B2 = exit blade angle = 90 deg.

d1 = Internal diameter of blade portions

d2 = External diameter of blade portions

[0015] A streamline shape for the radial fins is preferably chosen.

[0016] The angular speed of these radial fins is imparted to the powder particles and because of centrifugal force these powder particles start travelling radially on the bottom surface of the impeller and achieve a sufficient ejection speed to get deposited over the articles to be coated.

b) AERODYNAMIC FORCE

[0017] The fins on the impeller when rotated eject air radially, which leads to a sub-atmospheric pressure being produced at the centre of the impeller. This in turn creates an axial airflow as shown in the Figure 4 of the accompanying drawings. The air being sucked through the space of annular cross-section between the impeller shaft and the cylindrical cover is used for conveying powder particles towards the articles to be coated. The speed of the air leaving the impeller is adjusted so that it will not impart any major oscillations to small objects but is sufficient to overcome the Faraday cage effect.

c) ELECTROSTATIC FORCE

[0018] The Powder is fed to the impeller through a nozzle assembly. The nozzle assembly constitutes 32 electrodes which are connected to a high-voltage generator generating 100 kV negative voltage which creates an intense electrostatic field. The powder is passed through this intensive electrostatic field and gets charged. This charged powder, when dispersed by the impeller, gets further propelled by electrostatic attraction towards the earthed articles to be coated.

[0019] In the absence of any external corona-generating electrode, the charged powder gets deposited uniformly on the articles suspectible to Faraday cage effect.

d) FORCE IN UPWARD DIRECTION

[0020] The impeller disc, as shown in Figure 5 of the accompanying drawings, is dished. As the powder slides over the sloping surface under centrifugal force, an upward component of motion is imparted to the powder particles. This upward component helps in applying powder particles to the undersurfaces of articles to be coated.

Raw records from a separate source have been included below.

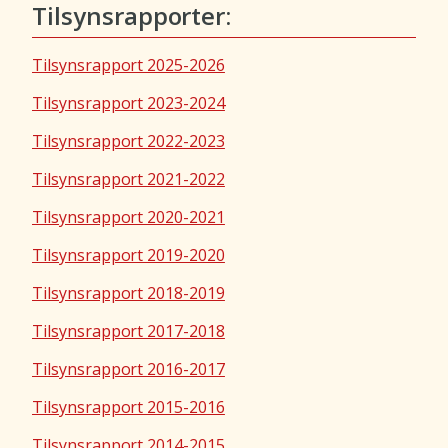
Tilsynsrapporter:
Tilsynsrapport 2025-2026
Tilsynsrapport 2023-2024
Tilsynsrapport 2022-2023
Tilsynsrapport 2021-2022
Tilsynsrapport 2020-2021
Tilsynsrapport 2019-2020
Tilsynsrapport 2018-2019
Tilsynsrapport 2017-2018
Tilsynsrapport 2016-2017
Tilsynsrapport 2015-2016
Tilsynsrapport 2014-2015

[0021] The invention will now be described by way of example with reference to the drawings accompanying this specification wherein salient features are shown and referred to in the following description.

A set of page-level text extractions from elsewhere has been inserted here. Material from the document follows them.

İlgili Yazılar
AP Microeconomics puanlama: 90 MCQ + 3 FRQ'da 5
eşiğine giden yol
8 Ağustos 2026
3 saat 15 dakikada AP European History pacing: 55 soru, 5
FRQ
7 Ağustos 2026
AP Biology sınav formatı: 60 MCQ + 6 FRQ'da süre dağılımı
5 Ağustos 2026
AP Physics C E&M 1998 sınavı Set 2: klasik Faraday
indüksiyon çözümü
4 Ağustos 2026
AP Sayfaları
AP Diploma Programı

[0022] In the accompanying drawings:

Figure 1

is a diagrammatic plan view of the powder coating apparatus of the present invention for powder coating of small articles;

Figure 2

is a side elevation of the apparatus show in Figure 1;

Figure 3

is a side elevation of the spray chamber shown-in Figure 2 on a larger scale;

Figure 4

is a plan view of the rotary impeller shown in Figures 2 and 3;

Figure 5

is a sectional view along line V-V of the impeller shown in Figure 4;

Figure 6

is a sectional view of a nozzle assembly used for charging the powder, and

Figure 7

is a view, part in section and part in elevation, of the means for suspending and rotating each article to be coated.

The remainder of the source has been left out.